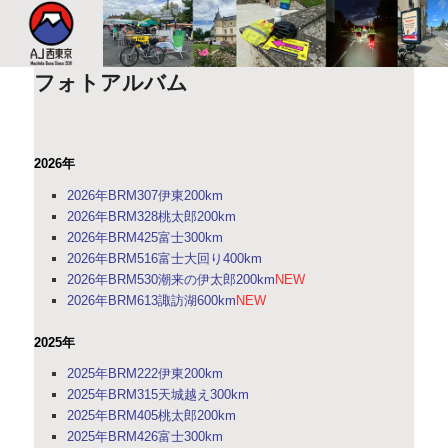
このサイトは、オダックスジャパン西東京主催のブルベ情報を発信していま
す。XServer
フォトアルバム
AJ西東京
2026年
2026年BRM307伊東200km
2026年BRM328桃太郎200km
2026年BRM425富士300km
2026年BRM516富士大回り400km
2026年BRM530潮来の伊太郎200km
NEW
2026年BRM613諏訪湖600km
NEW
2025年
2025年BRM222伊東200km
2025年BRM315天城越え300km
2025年BRM405桃太郎200km
2025年BRM426富士300km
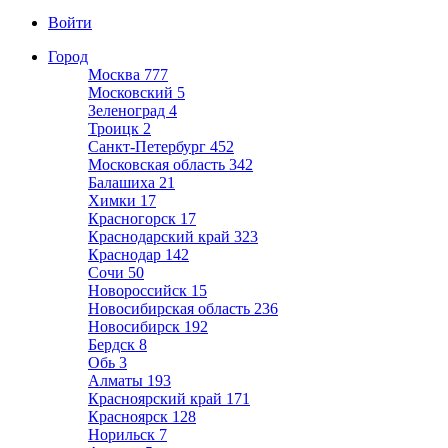
Войти
Город
Москва
777
Московский
5
Зеленоград
4
Троицк
2
Санкт-Петербург
452
Московская область
342
Балашиха
21
Химки
17
Красногорск
17
Краснодарский край
323
Краснодар
142
Сочи
50
Новороссийск
15
Новосибирская область
236
Новосибирск
192
Бердск
8
Обь
3
Алматы
193
Красноярский край
171
Красноярск
128
Норильск
7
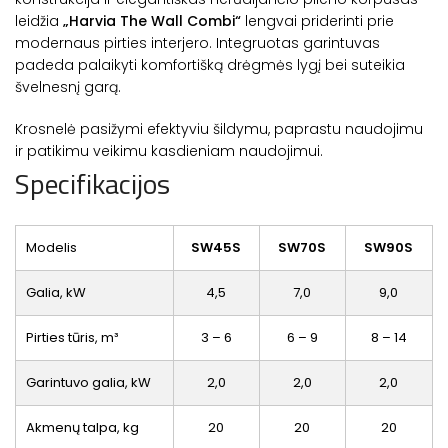
leidžia
„Harvia The Wall Combi“
lengvai priderinti prie
modernaus pirties interjero. Integruotas garintuvas
padeda palaikyti komfortišką drėgmės lygį bei suteikia
švelnesnį garą.
Krosnelė pasižymi efektyviu šildymu, paprastu naudojimu
ir patikimu veikimu kasdieniam naudojimui.
Specifikacijos
Modelis
SW45S
SW70S
SW90S
Galia, kW
4,5
7,0
9,0
Pirties tūris, m³
3 – 6
6 – 9
8 – 14
Garintuvo galia, kW
2,0
2,0
2,0
Akmenų talpa, kg
20
20
20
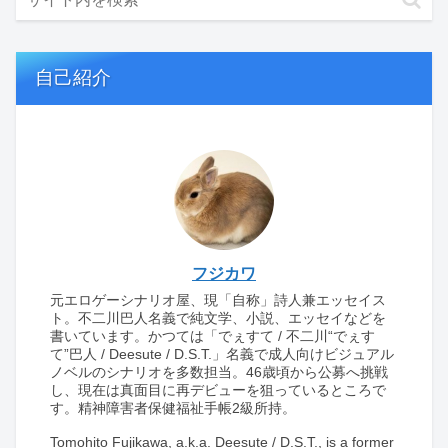
自己紹介
フジカワ
元エロゲーシナリオ屋、現「自称」詩人兼エッセイス
ト。不二川巴人名義で純文学、小説、エッセイなどを
書いています。かつては「でぇすて / 不二川“でぇす
て”巴人 / Deesute / D.S.T.」名義で成人向けビジュアル
ノベルのシナリオを多数担当。46歳頃から公募へ挑戦
し、現在は真面目に再デビューを狙っているところで
す。精神障害者保健福祉手帳2級所持。
Tomohito Fujikawa, a.k.a. Deesute / D.S.T., is a former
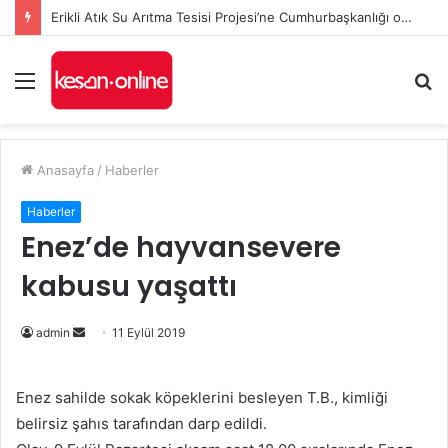
Erikli Atık Su Arıtma Tesisi Projesi’ne Cumhurbaşkanlığı onayı
Menü
A
y
...
Anasayfa
/
Haberler
Haberler
Enez’de hayvansevere
kabusu yaşattı
Bir
admin
11 Eylül 2019
e-
posta
Enez sahilde sokak köpeklerini besleyen T.B., kimliği
göndermek
belirsiz şahıs tarafından darp edildi.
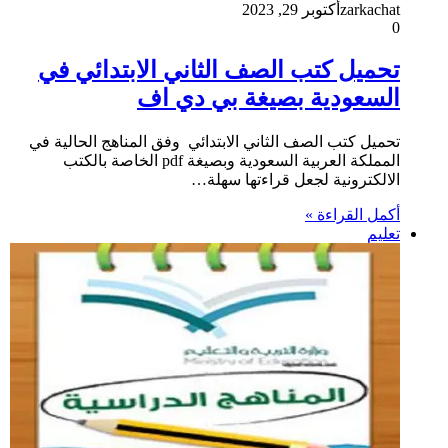
zarkachat
أكتوبر 29, 2023
0
تحميل كتب الصف الثاني الابتدائي في
السعودية بصيغة بي دي اف
تحميل كتب الصف الثاني الابتدائي وفق المناهج الحالية في
المملكة العربية السعودية وبصيغة pdf الخاصة بالكتب
الالكترونية لجعل قراءتها سهلة…
أكمل القراءة »
تعليم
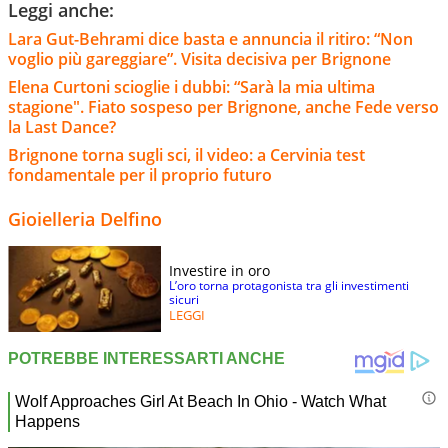
Leggi anche:
Lara Gut-Behrami dice basta e annuncia il ritiro: “Non
voglio più gareggiare”. Visita decisiva per Brignone
Elena Curtoni scioglie i dubbi: “Sarà la mia ultima
stagione". Fiato sospeso per Brignone, anche Fede verso
la Last Dance?
Brignone torna sugli sci, il video: a Cervinia test
fondamentale per il proprio futuro
Gioielleria Delfino
Investire in oro
L’oro torna protagonista tra gli investimenti
sicuri
LEGGI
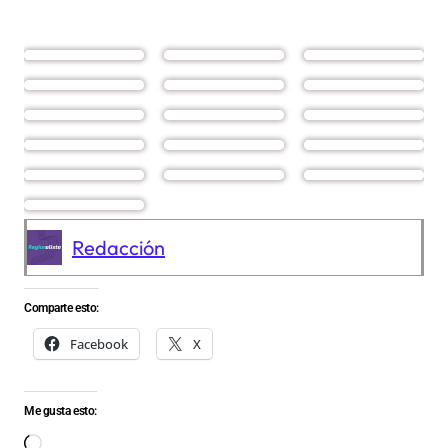
Redacción
Comparte esto:
Facebook
X
Me gusta esto:
Cargando...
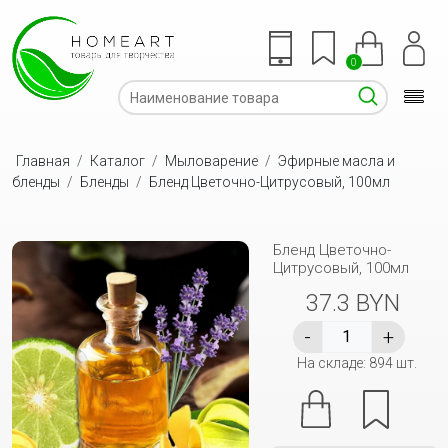
0
Главная
/
Каталог
/
Мыловарение
/
Эфирные масла и
бленды
/
Бленды
/
Бленд Цветочно-Цитрусовый, 100мл
Бленд Цветочно-
Цитрусовый, 100мл
37.3 BYN
На складе: 894 шт.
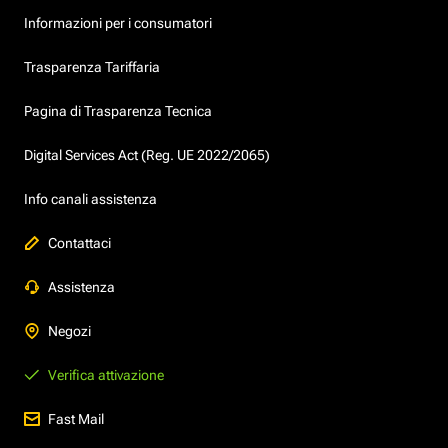
Informazioni per i consumatori
Trasparenza Tariffaria
Pagina di Trasparenza Tecnica
Digital Services Act (Reg. UE 2022/2065)
Info canali assistenza
Contattaci
Assistenza
Negozi
Verifica attivazione
Fast Mail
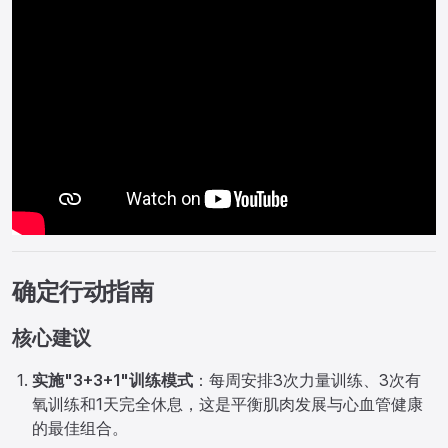
确定行动指南
核心建议
实施"3+3+1"训练模式
：每周安排3次力量训练、3次有
氧训练和1天完全休息，这是平衡肌肉发展与心血管健康
的最佳组合。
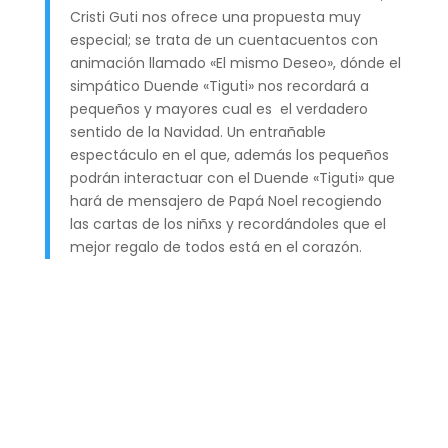
Cristi Guti nos ofrece una propuesta muy
especial; se trata de un cuentacuentos con
animación llamado «El mismo Deseo», dónde el
simpático Duende «Tiguti» nos recordará a
pequeños y mayores cual es el verdadero
sentido de la Navidad. Un entrañable
espectáculo en el que, además los pequeños
podrán interactuar con el Duende «Tiguti» que
hará de mensajero de Papá Noel recogiendo
las cartas de los niñxs y recordándoles que el
mejor regalo de todos está en el corazón.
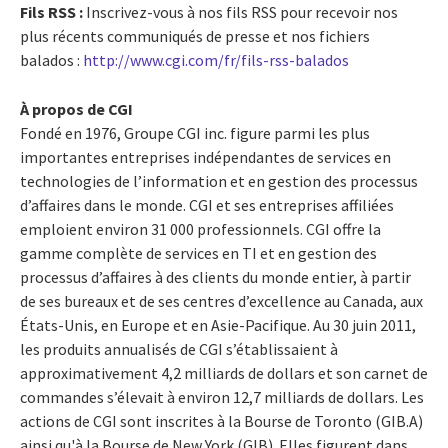
Fils RSS :
Inscrivez-vous à nos fils RSS pour recevoir nos
plus récents communiqués de presse et nos fichiers
balados :
http://www.cgi.com/fr/fils-rss-balados
À propos de CGI
Fondé en 1976, Groupe CGI inc. figure parmi les plus
importantes entreprises indépendantes de services en
technologies de l’information et en gestion des processus
d’affaires dans le monde. CGI et ses entreprises affiliées
emploient environ 31 000 professionnels. CGI offre la
gamme complète de services en TI et en gestion des
processus d’affaires à des clients du monde entier, à partir
de ses bureaux et de ses centres d’excellence au Canada, aux
États-Unis, en Europe et en Asie-Pacifique. Au 30 juin 2011,
les produits annualisés de CGI s’établissaient à
approximativement 4,2 milliards de dollars et son carnet de
commandes s’élevait à environ 12,7 milliards de dollars. Les
actions de CGI sont inscrites à la Bourse de Toronto (GIB.A)
ainsi qu'à la Bourse de New York (GIB). Elles figurent dans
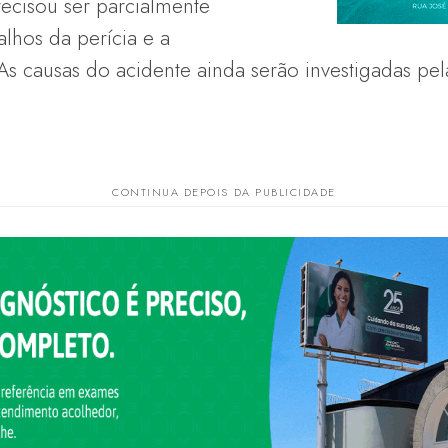
recisou ser parcialmente
alhos da perícia e a
s causas do acidente ainda serão investigadas pela 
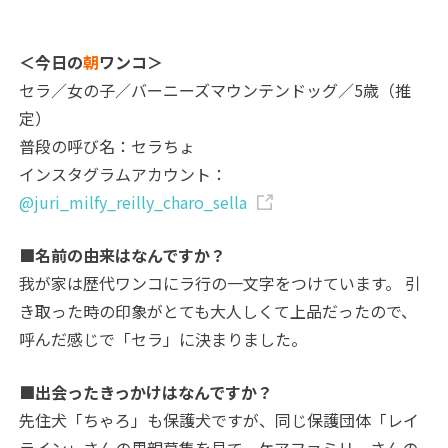
＜今日の
朝
ワンコ＞
セラ／女の子／バーニーズマウンテンドッグ／5歳（推
定）
普段の呼び名：セラちょ
インスタグラムアカウント：
@juri_milfy_reilly_charo_sella
■名前の由来はなんですか？
我が家は歴代ワンコにラ行の一文字をつけています。 引
き取った時の印象がとても大人しくて上品だったので、
呼んだ感じで「セラ」に決まりました。
■出会ったきっかけはなんですか？
先住犬「ちゃろ」も保護犬ですが、同じ保護団体「レイ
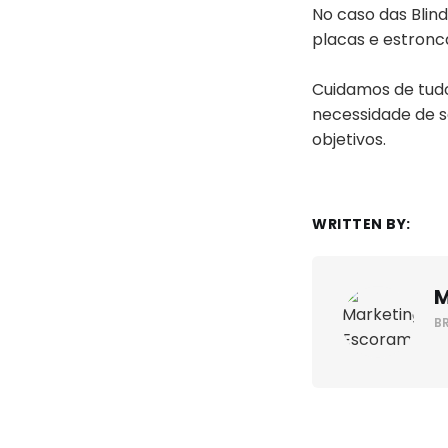
No caso das Blin
placas e estronc
Cuidamos de tudo
necessidade de 
objetivos.
WRITTEN BY:
M
B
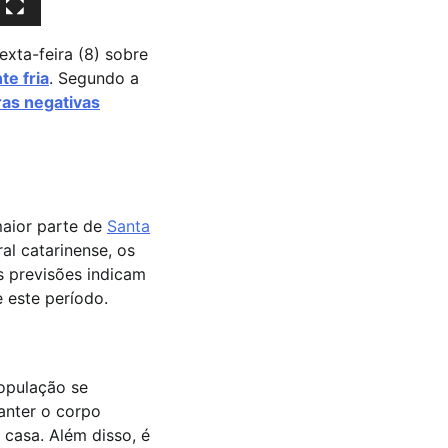
exta-feira (8) sobre
te fria
. Segundo a
as negativas
aior parte de
Santa
al catarinense, os
as previsões indicam
 este período.
população se
anter o corpo
casa. Além disso, é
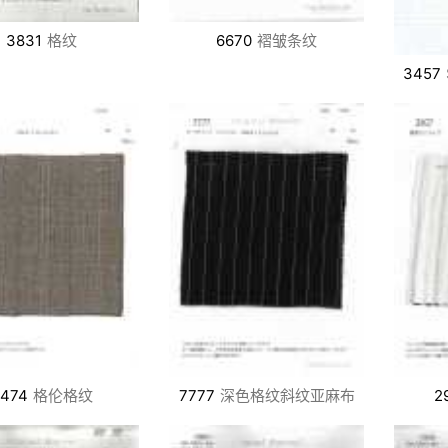
3831
格纹
6670
褶皱条纹
3457
8474
格伦格纹
7777
深色格纹斜纹亚麻布
2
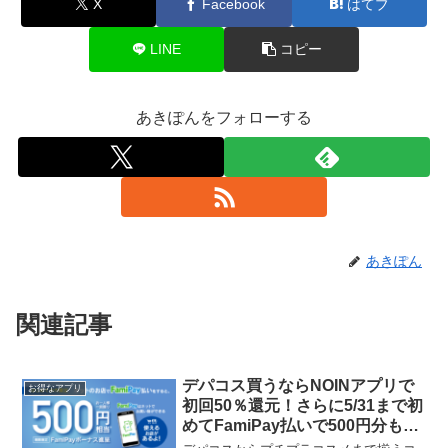
X
Facebook
はてブ
LINE
コピー
あきぽんをフォローする
あきぽん
関連記事
デパコス買うならNOINアプリで
お得なアプリ
初回50％還元！さらに5/31まで初
めてFamiPay払いで500円分もら
える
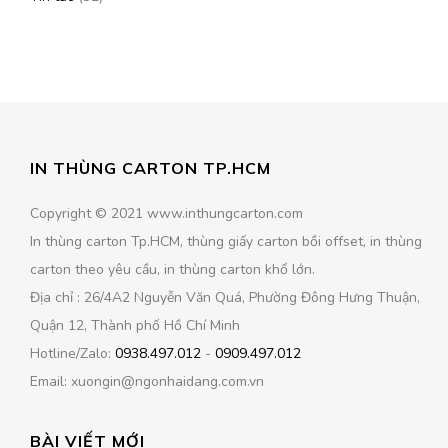
IN THÙNG CARTON TP.HCM
Copyright © 2021 www.inthungcarton.com
In thùng carton Tp.HCM, thùng giấy carton bồi offset, in thùng
carton theo yêu cầu, in thùng carton khổ lớn.
Địa chỉ : 26/4A2 Nguyễn Văn Quá, Phường Đông Hưng Thuận,
Quận 12, Thành phố Hồ Chí Minh
Hotline/Zalo:
0938.497.012
-
0909.497.012
Email: xuongin@ngonhaidang.com.vn
BÀI VIẾT MỚI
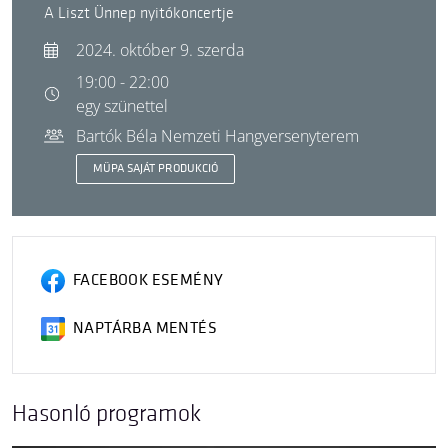
A Liszt Ünnep nyitókoncertje
2024. október 9. szerda
19:00 - 22:00
egy szünettel
Bartók Béla Nemzeti Hangversenyterem
MÜPA SAJÁT PRODUKCIÓ
FACEBOOK ESEMÉNY
NAPTÁRBA MENTÉS
Hasonló programok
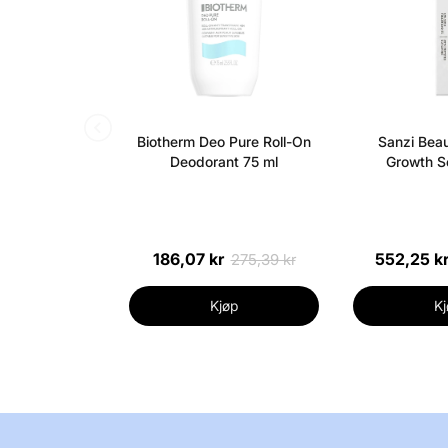
Biotherm Deo Pure Roll-On
Sanzi Beau
Deodorant 75 ml
Growth S
186,07 kr
552,25 k
275,39 kr
Kjøp
Kj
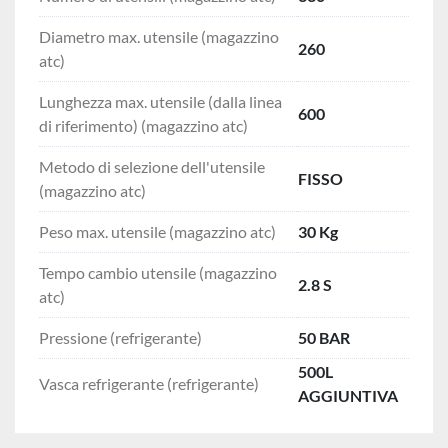
Diametro max. utensile (magazzino
260
atc)
Lunghezza max. utensile (dalla linea
600
di riferimento) (magazzino atc)
Metodo di selezione dell'utensile
FISSO
(magazzino atc)
Peso max. utensile (magazzino atc)
30 Kg
Tempo cambio utensile (magazzino
2.8 S
atc)
Pressione (refrigerante)
50 BAR
500L
Vasca refrigerante (refrigerante)
AGGIUNTIVA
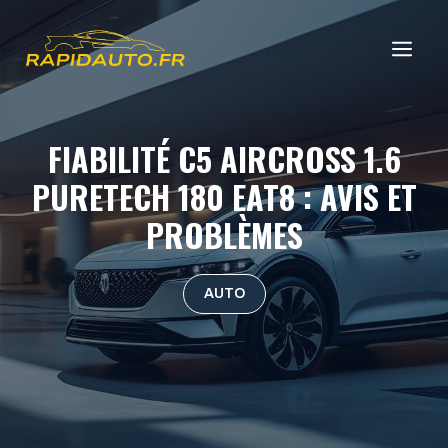
Aller
au
ME
contenu
FIABILITÉ C5 AIRCROSS 1.6
PURETECH 180 EAT8 : AVIS ET
PROBLÈMES
AUTO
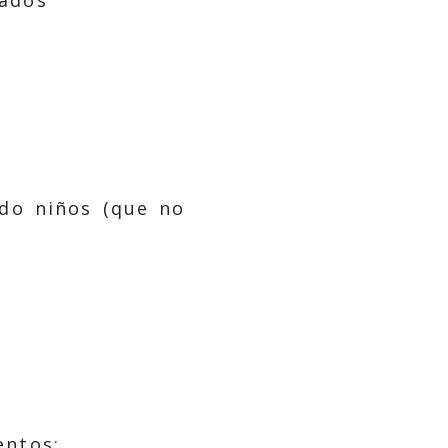
ndo niños (que no
entos:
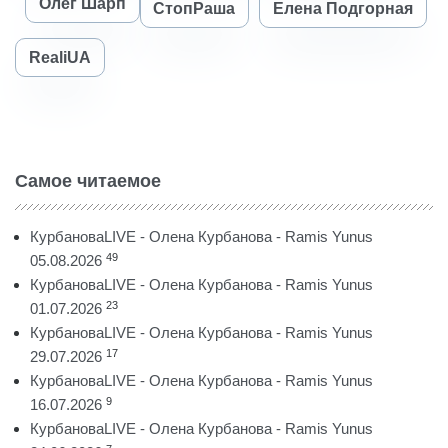
Олег Шарп
СтопРаша
Елена Подгорная
RealiUA
Самое читаемое
КурбановаLIVE - Олена Курбанова - Ramis Yunus
49
05.08.2026
КурбановаLIVE - Олена Курбанова - Ramis Yunus
23
01.07.2026
КурбановаLIVE - Олена Курбанова - Ramis Yunus
17
29.07.2026
КурбановаLIVE - Олена Курбанова - Ramis Yunus
9
16.07.2026
КурбановаLIVE - Олена Курбанова - Ramis Yunus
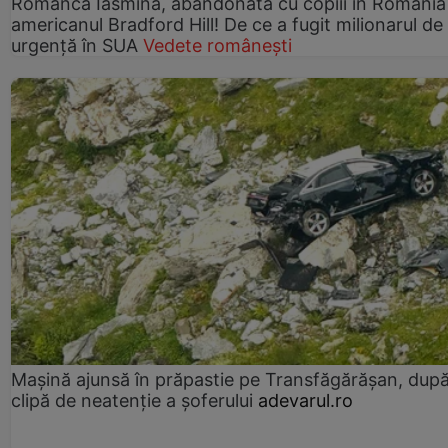
Românca Iasmina, abandonată cu copiii în România
americanul Bradford Hill! De ce a fugit milionarul de
urgență în SUA
Vedete românești
Mașină ajunsă în prăpastie pe Transfăgărășan, dup
clipă de neatenție a șoferului
adevarul.ro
--- --- ---
Locate and copy each line in the data above that includes the word "plus".

plus récents communiqués de presse et nos fichiers
Fondé en 1976, Groupe CGI inc. figure parmi les plus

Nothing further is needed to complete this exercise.